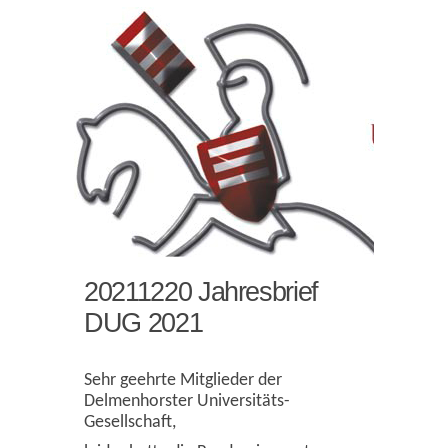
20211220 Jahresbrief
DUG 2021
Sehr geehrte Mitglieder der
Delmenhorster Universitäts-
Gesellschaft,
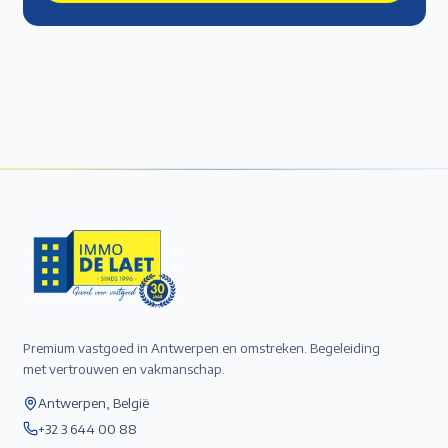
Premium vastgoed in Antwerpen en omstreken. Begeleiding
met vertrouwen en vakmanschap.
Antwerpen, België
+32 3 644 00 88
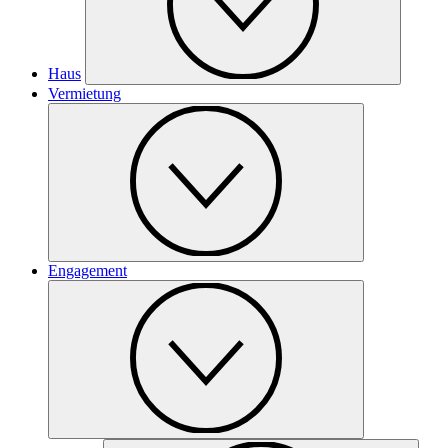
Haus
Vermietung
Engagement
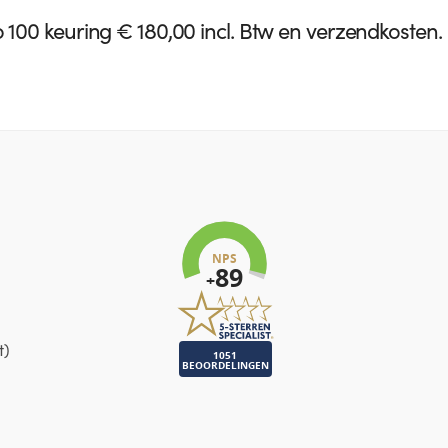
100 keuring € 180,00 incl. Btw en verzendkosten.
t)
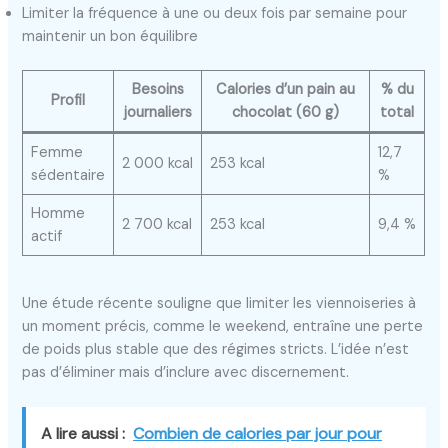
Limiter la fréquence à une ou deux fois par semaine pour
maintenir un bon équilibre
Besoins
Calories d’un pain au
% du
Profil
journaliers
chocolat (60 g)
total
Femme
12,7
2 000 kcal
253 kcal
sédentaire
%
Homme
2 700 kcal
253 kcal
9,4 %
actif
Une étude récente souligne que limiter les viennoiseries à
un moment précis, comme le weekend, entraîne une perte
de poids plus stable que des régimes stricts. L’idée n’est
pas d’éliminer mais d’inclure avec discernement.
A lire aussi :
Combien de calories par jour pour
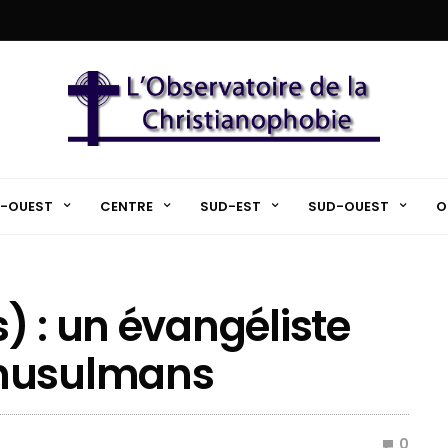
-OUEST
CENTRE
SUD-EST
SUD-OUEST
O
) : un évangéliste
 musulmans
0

^^^^

- **Task item**:
Where the line containing "journaliers" appears, begin writing out the lines word for word, and continue through the last line of the data, leaving out pictures.

- **Solution for this problem**:
journaliers
chocolat (60 g)
total
Femme
12,7
2 000 kcal
253 kcal
sédentaire
%
Homme
2 700 kcal
253 kcal
9,4 %
actif
Une étude récente souligne que limiter les viennoiseries à
un moment précis, comme le weekend, entraîne une perte
de poids plus stable que des régimes stricts. L’idée n’est
pas d’éliminer mais d’inclure avec discernement.
A lire aussi :
Combien de calories par jour pour
-OUEST
CENTRE
SUD-EST
SUD-OUEST
O
) : un évangéliste
 musulmans
0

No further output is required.